Task objective:
Exactly repeat all the records below, omitting the images they hold.

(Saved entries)

--------------------------------------------------

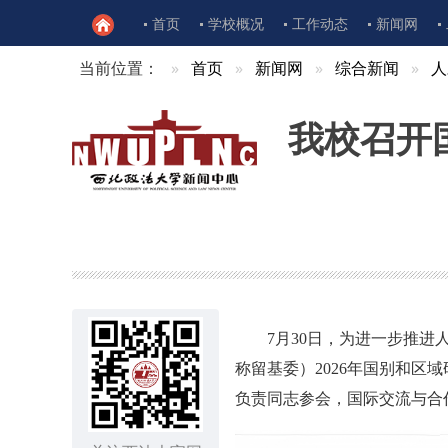
首页
学校概况
工作动态
新闻网
当前位置：
首页
新闻网
综合新闻
人
我校召开
7月30日，为进一步推
称留基委）2026年国别和
负责同志参会，国际交流与合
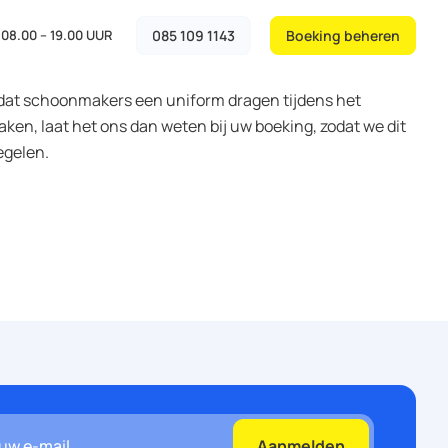
08.00 – 19.00 UUR
085 109 1143
Boeking beheren
t dat schoonmakers een uniform dragen tijdens het
en, laat het ons dan weten bij uw boeking, zodat we dit
egelen.
Aanmelden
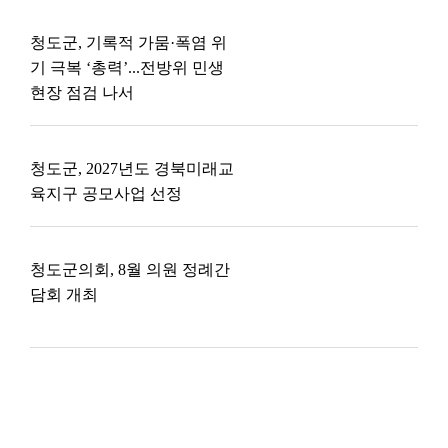
청도군, 기록적 가뭄·폭염 위
기 극복 ‘총력’...전방위 민생
현장 점검 나서
청도군, 2027년도 경북미래교
육지구 공모사업 선정
청도군의회, 8월 의원 정례간
담회 개최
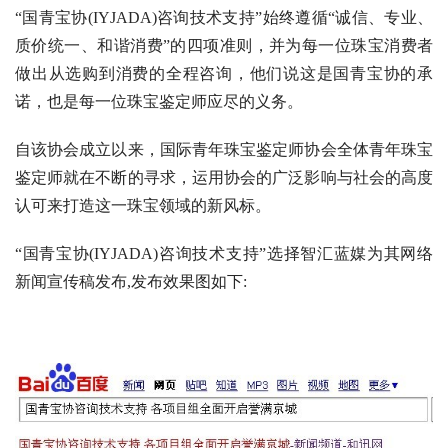
“国青宝协(IYJADA)咨询技术支持”始终遵循“诚信、专业、
质价统一、和谐消费”的四项准则，并为每一位珠宝消费者
做出从选购到消费的全程咨询，他们说这是国青宝协的承
诺，也是每一位珠宝鉴定师应尽的义务。
自该协会成立以来，国际青年珠宝鉴定师协会全体青年珠宝
鉴定师就在不断的寻求，运用协会的广泛影响与社会的高度
认可来打造这一珠宝领域的新风标。
“国青宝协(IYJADA)咨询技术支持”选择智汇蓝媒为其网络
新闻宣传稿发布,发布效果图如下:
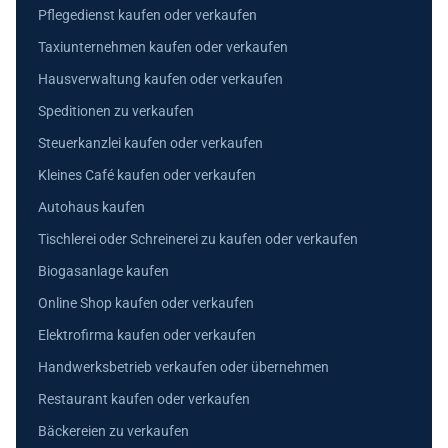
Pflegedienst kaufen oder verkaufen
Taxiunternehmen kaufen oder verkaufen
Hausverwaltung kaufen oder verkaufen
Speditionen zu verkaufen
Steuerkanzlei kaufen oder verkaufen
Kleines Café kaufen oder verkaufen
Autohaus kaufen
Tischlerei oder Schreinerei zu kaufen oder verkaufen
Biogasanlage kaufen
Online Shop kaufen oder verkaufen
Elektrofirma kaufen oder verkaufen
Handwerksbetrieb verkaufen oder übernehmen
Restaurant kaufen oder verkaufen
Bäckereien zu verkaufen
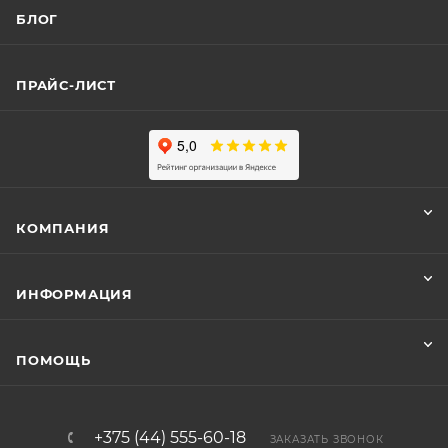
БЛОГ
ПРАЙС-ЛИСТ
КОМПАНИЯ
ИНФОРМАЦИЯ
ПОМОЩЬ
+375 (44) 555-60-18
ЗАКАЗАТЬ ЗВОНОК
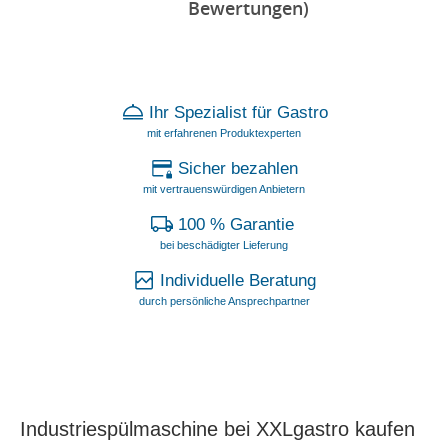
Bewertungen)
Ihr Spezialist für Gastro
mit erfahrenen Produktexperten
Sicher bezahlen
mit vertrauenswürdigen Anbietern
100 % Garantie
bei beschädigter Lieferung
Individuelle Beratung
durch persönliche Ansprechpartner
Industriespülmaschine bei XXLgastro kaufen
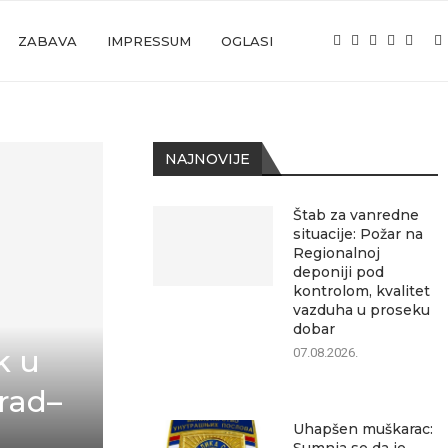
ZABAVA
IMPRESSUM
OGLASI
NAJNOVIJE
Štab za vanredne
situacije: Požar na
Regionalnoj
deponiji pod
kontrolom, kvalitet
vazduha u proseku
dobar
k u
07.08.2026.
rad–
Uhapšen muškarac:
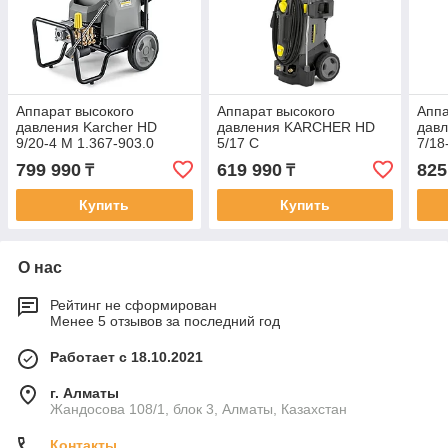
Аппарат высокого
Аппарат высокого
Аппа
давления Karcher HD
давления KARCHER HD
давл
9/20-4 M 1.367-903.0
5/17 C
7/18
799 990
619 990
825
₸
₸
Купить
Купить
О нас
Рейтинг не сформирован
Менее 5 отзывов за последний год
Работает с 18.10.2021
г. Алматы
Жандосова 108/1, блок 3, Алматы, Казахстан
Контакты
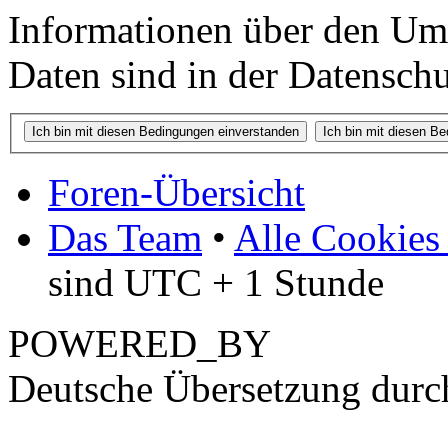
Informationen über den Um
Daten sind in der Datenschut
Foren-Übersicht
Das Team
•
Alle Cookies
sind UTC + 1 Stunde
POWERED_BY
Deutsche Übersetzung dur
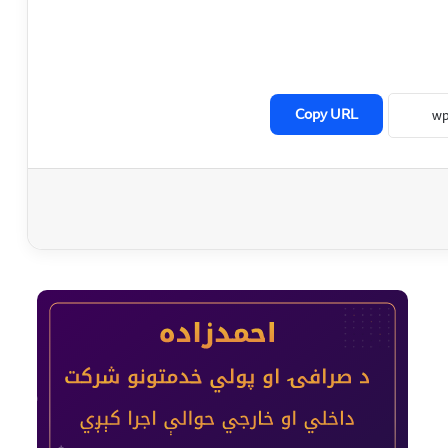
Copy URL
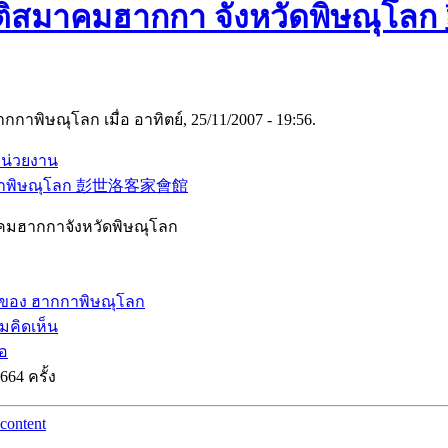
ัติสมาคมฮากกา จังหวัดพิษณ
กกาพิษณุโลก เมื่อ อาทิตย์, 25/11/2007 - 19:56.
น่วยงาน
กาพิษณุโลก 彭世洛客家會館
คมฮากกาจังหวัดพิษณุโลก
กของ ฮากกาพิษณุโลก
มคิดเห็น
่อ
664 ครั้ง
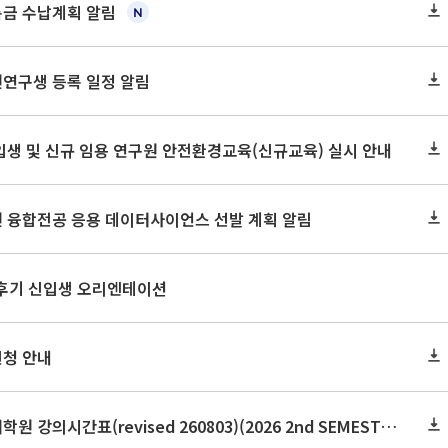
록금 수납계획 알림
원연구생 등록 일정 알림
신입생 및 신규 임용 연구원 안전환경교육(신규교육) 실시 안내
원 융합전공 응용 데이터사이언스 선발 계획 알림
 후기 신입생 오리엔테이션
신청 안내
2026학년도 2학기 보건대학원 강의시간표(revised 260803)(2026 2nd SEMESTER SNU GSPH TIMETABLE)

--------------------------------------------------

Task result:
首页
学校概况
工作动态
新闻网
当前位置：
首页
新闻网
综合新闻
人
我校召开
7月30日，为进一步推
称留基委）2026年国别和
负责同志参会，国际交流与合
08.00 – 19.00 UUR
085 109 1143
Boeking beheren
t dat schoonmakers een uniform dragen tijdens het
en, laat het ons dan weten bij uw boeking, zodat we dit
egelen.
Aanmelden
청도군, 기록적 가뭄·폭염 위
기 극복 ‘총력’...전방위 민생
현장 점검 나서
청도군, 2027년도 경북미래교
육지구 공모사업 선정
청도군의회, 8월 의원 정례간
담회 개최
“国青宝协(IYJADA)咨询技术支持”始终遵循“诚信、专业、
质价统一、和谐消费”的四项准则，并为每一位珠宝消费者
做出从选购到消费的全程咨询，他们说这是国青宝协的承
诺，也是每一位珠宝鉴定师应尽的义务。
自该协会成立以来，国际青年珠宝鉴定师协会全体青年珠宝
鉴定师就在不断的寻求，运用协会的广泛影响与社会的高度
认可来打造这一珠宝领域的新风标。
“国青宝协(IYJADA)咨询技术支持”选择智汇蓝媒为其网络
新闻宣传稿发布,发布效果图如下:
Pflegedienst kaufen oder verkaufen
Taxiunternehmen kaufen oder verkaufen
Hausverwaltung kaufen oder verkaufen
Speditionen zu verkaufen
Steuerkanzlei kaufen oder verkaufen
Kleines Café kaufen oder verkaufen
Autohaus kaufen
Tischlerei oder Schreinerei zu kaufen oder verkaufen
Biogasanlage kaufen
Online Shop kaufen oder verkaufen
Elektrofirma kaufen oder verkaufen
Handwerksbetrieb verkaufen oder übernehmen
Restaurant kaufen oder verkaufen
Bäckereien zu verkaufen
БЛОГ
ПРАЙС-ЛИСТ
КОМПАНИЯ
ИНФОРМАЦИЯ
ПОМОЩЬ
+375 (44) 555-60-18
ЗАКАЗАТЬ ЗВОНОК
Bewertungen)
Ihr Spezialist für Gastro
mit erfahrenen Produktexperten
Sicher bezahlen
mit vertrauenswürdigen Anbietern
100 % Garantie
bei beschädigter Lieferung
Individuelle Beratung
durch persönliche Ansprechpartner
Industriespülmaschine bei XXLgastro kaufen
ZABAVA
IMPRESSUM
OGLASI
NAJNOVIJE
Štab za vanredne
situacije: Požar na
Regionalnoj
deponiji pod
kontrolom, kvalitet
vazduha u proseku
dobar
k u
07.08.2026.
rad–
Uhapšen muškarac:
Аппарат высокого
Аппарат высокого
Аппа
давления Karcher HD
давления KARCHER HD
давл
9/20-4 M 1.367-903.0
5/17 C
7/18
799 990
619 990
825
₸
₸
Купить
Купить
О нас
Рейтинг не сформирован
Менее 5 отзывов за последний год
Работает с 18.10.2021
г. Алматы
Жандосова 108/1, блок 3, Алматы, Казахстан
Контакты
Informationen über den Um
Daten sind in der Datenschut
Foren-Übersicht
Das Team
•
Alle Cookies
sind UTC + 1 Stunde
POWERED_BY
Deutsche Übersetzung dur
Copy URL
ัติสมาคมฮากกา จังหวัดพิษณ
กกาพิษณุโลก เมื่อ อาทิตย์, 25/11/2007 - 19:56.
น่วยงาน
กาพิษณุโลก 彭世洛客家會館
คมฮากกาจังหวัดพิษณุโลก
กของ ฮากกาพิษณุโลก
มคิดเห็น
่อ
664 ครั้ง
록금 수납계획 알림
원연구생 등록 일정 알림
신입생 및 신규 임용 연구원 안전환경교육(신규교육) 실시 안내
원 융합전공 응용 데이터사이언스 선발 계획 알림
 후기 신입생 오리엔테이션
신청 안내
2026학년도 2학기 보건대학원 강의시간표(revised 260803)(2026 2nd SEMESTER SNU GSPH TIMETABLE)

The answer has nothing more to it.